TASK INSTRUCTIONS: Please return the lines of the data below, word for word, from the first line through the line containing "công trình phải nộp hồ".

PROVIDED ENTRIES:
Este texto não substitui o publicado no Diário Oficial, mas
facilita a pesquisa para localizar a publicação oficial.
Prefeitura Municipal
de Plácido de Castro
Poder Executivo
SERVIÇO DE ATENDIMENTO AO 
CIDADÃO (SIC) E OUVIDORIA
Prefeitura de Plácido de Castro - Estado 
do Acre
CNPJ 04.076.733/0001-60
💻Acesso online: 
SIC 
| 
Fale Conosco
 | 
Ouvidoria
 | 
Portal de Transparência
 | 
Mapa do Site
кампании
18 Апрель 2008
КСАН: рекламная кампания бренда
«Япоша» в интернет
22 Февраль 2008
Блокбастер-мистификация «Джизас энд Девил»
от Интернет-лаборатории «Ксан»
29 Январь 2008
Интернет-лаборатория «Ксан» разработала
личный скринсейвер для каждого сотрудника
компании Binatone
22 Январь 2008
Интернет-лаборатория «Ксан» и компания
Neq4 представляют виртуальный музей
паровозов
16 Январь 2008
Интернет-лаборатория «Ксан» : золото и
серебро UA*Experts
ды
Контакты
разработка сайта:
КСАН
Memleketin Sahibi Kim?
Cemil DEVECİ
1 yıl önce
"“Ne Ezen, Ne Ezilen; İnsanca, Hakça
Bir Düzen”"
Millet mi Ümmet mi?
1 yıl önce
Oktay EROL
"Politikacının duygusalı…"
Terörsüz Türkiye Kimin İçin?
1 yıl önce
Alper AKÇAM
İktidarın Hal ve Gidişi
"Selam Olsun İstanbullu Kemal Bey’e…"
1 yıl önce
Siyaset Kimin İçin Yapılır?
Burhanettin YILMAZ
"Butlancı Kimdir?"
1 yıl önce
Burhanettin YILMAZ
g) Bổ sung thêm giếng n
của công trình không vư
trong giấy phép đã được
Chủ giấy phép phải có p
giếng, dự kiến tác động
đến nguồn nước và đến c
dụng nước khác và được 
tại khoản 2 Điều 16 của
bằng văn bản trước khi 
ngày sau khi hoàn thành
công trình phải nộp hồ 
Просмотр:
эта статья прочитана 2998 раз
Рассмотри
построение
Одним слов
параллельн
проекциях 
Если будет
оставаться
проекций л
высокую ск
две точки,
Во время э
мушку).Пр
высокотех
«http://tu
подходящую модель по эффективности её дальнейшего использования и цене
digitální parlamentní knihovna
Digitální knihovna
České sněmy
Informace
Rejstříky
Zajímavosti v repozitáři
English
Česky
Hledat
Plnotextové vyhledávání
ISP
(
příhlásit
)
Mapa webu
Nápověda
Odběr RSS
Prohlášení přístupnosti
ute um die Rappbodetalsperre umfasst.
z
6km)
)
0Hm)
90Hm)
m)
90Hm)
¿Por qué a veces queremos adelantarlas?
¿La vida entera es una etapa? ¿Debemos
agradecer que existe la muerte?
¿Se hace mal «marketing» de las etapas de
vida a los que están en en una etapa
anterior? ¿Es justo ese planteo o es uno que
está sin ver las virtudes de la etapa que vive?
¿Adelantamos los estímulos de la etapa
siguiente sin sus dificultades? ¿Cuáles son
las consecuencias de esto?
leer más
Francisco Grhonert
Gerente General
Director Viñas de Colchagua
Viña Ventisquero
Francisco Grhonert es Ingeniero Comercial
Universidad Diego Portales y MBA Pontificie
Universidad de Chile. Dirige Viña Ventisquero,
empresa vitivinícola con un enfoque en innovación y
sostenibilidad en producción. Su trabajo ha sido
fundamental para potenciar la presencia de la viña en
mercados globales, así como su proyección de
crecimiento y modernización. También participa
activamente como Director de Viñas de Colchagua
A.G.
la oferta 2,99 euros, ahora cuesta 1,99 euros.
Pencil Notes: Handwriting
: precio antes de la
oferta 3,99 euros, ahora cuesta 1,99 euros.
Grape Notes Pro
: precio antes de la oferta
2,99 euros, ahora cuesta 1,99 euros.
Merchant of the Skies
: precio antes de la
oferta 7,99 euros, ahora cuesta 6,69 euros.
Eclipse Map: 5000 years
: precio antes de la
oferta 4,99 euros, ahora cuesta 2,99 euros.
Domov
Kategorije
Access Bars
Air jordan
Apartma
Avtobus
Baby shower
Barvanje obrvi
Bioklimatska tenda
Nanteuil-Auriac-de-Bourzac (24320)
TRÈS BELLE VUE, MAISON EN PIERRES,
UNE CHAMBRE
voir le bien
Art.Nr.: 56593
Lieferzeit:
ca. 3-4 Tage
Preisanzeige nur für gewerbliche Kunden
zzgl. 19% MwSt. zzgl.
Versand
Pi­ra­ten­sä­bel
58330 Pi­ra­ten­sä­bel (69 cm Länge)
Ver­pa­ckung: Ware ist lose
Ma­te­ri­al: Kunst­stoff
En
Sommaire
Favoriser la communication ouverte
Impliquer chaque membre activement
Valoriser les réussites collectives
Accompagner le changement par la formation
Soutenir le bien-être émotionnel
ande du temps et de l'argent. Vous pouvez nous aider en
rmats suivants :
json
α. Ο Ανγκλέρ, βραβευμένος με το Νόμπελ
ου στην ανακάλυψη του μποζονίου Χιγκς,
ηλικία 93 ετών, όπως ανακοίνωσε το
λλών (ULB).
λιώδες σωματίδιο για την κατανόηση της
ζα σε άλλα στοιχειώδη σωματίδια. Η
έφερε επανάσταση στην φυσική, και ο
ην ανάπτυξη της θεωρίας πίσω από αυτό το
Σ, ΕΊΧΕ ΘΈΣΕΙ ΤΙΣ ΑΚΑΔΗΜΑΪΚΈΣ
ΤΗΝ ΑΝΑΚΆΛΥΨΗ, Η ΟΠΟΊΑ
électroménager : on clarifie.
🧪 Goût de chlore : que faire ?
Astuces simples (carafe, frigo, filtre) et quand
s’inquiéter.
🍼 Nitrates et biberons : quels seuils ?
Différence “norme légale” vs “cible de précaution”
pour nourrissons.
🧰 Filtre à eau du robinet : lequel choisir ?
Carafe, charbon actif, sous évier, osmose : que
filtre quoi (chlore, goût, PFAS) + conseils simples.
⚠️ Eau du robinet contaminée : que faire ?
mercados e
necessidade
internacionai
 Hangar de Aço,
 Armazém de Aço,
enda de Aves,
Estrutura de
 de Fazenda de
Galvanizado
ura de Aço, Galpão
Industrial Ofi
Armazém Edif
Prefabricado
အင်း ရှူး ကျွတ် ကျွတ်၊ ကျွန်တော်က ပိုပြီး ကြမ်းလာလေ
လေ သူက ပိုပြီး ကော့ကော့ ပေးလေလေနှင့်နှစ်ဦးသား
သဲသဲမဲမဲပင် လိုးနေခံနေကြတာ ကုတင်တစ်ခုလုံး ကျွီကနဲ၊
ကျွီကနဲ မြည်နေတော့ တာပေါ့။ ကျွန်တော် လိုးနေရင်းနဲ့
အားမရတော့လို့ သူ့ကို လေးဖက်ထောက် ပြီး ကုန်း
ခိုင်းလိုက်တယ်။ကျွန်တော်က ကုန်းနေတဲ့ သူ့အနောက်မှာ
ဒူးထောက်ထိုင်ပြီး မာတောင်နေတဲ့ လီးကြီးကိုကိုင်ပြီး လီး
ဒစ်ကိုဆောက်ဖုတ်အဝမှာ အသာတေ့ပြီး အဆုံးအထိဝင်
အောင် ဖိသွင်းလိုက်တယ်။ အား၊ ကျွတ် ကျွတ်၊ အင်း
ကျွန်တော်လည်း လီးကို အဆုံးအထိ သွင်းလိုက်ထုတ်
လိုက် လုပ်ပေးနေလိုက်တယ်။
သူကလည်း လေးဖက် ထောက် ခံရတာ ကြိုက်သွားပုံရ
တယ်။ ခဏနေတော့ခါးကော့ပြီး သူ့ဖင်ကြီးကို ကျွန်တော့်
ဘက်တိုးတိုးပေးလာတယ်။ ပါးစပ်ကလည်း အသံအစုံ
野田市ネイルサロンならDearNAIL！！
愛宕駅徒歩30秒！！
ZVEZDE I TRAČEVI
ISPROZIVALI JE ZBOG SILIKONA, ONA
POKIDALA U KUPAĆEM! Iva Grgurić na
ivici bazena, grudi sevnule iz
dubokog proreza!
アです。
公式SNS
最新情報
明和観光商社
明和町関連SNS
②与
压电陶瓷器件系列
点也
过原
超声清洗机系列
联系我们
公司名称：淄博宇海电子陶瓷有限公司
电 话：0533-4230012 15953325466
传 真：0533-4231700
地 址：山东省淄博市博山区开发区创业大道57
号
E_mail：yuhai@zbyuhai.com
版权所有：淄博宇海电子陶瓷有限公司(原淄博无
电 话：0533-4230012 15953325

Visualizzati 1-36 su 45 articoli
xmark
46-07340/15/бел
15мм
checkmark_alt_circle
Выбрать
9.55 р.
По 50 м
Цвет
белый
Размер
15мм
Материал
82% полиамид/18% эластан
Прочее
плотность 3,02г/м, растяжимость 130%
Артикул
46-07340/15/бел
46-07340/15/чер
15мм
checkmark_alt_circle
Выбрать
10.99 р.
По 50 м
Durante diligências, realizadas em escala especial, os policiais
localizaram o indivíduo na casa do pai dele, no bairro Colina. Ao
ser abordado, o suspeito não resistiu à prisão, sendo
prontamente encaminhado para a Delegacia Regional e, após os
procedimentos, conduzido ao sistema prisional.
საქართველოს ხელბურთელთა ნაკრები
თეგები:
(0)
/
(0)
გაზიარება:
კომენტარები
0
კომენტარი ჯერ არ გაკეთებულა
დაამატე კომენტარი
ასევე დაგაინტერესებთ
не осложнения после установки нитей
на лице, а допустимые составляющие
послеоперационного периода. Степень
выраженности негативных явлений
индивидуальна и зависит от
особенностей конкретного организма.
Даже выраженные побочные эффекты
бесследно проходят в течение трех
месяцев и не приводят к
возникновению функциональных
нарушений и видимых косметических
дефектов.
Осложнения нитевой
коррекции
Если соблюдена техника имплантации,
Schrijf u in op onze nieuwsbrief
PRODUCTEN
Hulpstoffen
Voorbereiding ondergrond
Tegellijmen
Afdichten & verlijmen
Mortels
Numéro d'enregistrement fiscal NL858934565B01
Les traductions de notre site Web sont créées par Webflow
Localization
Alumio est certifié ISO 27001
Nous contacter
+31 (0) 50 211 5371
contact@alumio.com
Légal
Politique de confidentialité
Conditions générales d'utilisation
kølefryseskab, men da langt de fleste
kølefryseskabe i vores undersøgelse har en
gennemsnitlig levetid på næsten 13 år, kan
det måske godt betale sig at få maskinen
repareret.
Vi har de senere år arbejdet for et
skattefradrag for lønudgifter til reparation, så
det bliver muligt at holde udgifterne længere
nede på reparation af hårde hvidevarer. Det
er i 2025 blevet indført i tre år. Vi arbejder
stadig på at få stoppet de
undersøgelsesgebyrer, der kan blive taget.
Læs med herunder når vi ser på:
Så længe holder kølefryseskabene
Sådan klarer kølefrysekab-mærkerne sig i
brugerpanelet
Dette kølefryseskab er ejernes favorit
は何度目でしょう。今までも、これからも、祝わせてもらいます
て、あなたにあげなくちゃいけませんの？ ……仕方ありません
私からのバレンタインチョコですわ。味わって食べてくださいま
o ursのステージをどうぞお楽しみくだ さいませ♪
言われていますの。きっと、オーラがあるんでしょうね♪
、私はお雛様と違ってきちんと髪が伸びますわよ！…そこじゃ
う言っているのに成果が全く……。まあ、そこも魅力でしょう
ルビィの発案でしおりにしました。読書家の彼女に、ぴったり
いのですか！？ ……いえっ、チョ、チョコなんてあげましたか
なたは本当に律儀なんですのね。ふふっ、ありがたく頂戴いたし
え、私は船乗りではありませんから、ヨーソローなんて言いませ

SOLUTION FOR THIS PROBLEM:
Este texto não substitui o publicado no Diário Oficial, mas
facilita a pesquisa para localizar a publicação oficial.
Prefeitura Municipal
de Plácido de Castro
Poder Executivo
SERVIÇO DE ATENDIMENTO AO 
CIDADÃO (SIC) E OUVIDORIA
Prefeitura de Plácido de Castro - Estado 
do Acre
CNPJ 04.076.733/0001-60
💻Acesso online: 
SIC 
| 
Fale Conosco
 | 
Ouvidoria
 | 
Portal de Transparência
 | 
Mapa do Site
кампании
18 Апрель 2008
КСАН: рекламная кампания бренда
«Япоша» в интернет
22 Февраль 2008
Блокбастер-мистификация «Джизас энд Девил»
от Интернет-лаборатории «Ксан»
29 Январь 2008
Интернет-лаборатория «Ксан» разработала
личный скринсейвер для каждого сотрудника
компании Binatone
22 Январь 2008
Интернет-лаборатория «Ксан» и компания
Neq4 представляют виртуальный музей
паровозов
16 Январь 2008
Интернет-лаборатория «Ксан» : золото и
серебро UA*Experts
ды
Контакты
разработка сайта:
КСАН
Memleketin Sahibi Kim?
Cemil DEVECİ
1 yıl önce
"“Ne Ezen, Ne Ezilen; İnsanca, Hakça
Bir Düzen”"
Millet mi Ümmet mi?
1 yıl önce
Oktay EROL
"Politikacının duygusalı…"
Terörsüz Türkiye Kimin İçin?
1 yıl önce
Alper AKÇAM
İktidarın Hal ve Gidişi
"Selam Olsun İstanbullu Kemal Bey’e…"
1 yıl önce
Siyaset Kimin İçin Yapılır?
Burhanettin YILMAZ
"Butlancı Kimdir?"
1 yıl önce
Burhanettin YILMAZ
g) Bổ sung thêm giếng n
của công trình không vư
trong giấy phép đã được
Chủ giấy phép phải có p
giếng, dự kiến tác động
đến nguồn nước và đến c
dụng nước khác và được 
tại khoản 2 Điều 16 của
bằng văn bản trước khi 
ngày sau khi hoàn thành
công trình phải nộp hồ 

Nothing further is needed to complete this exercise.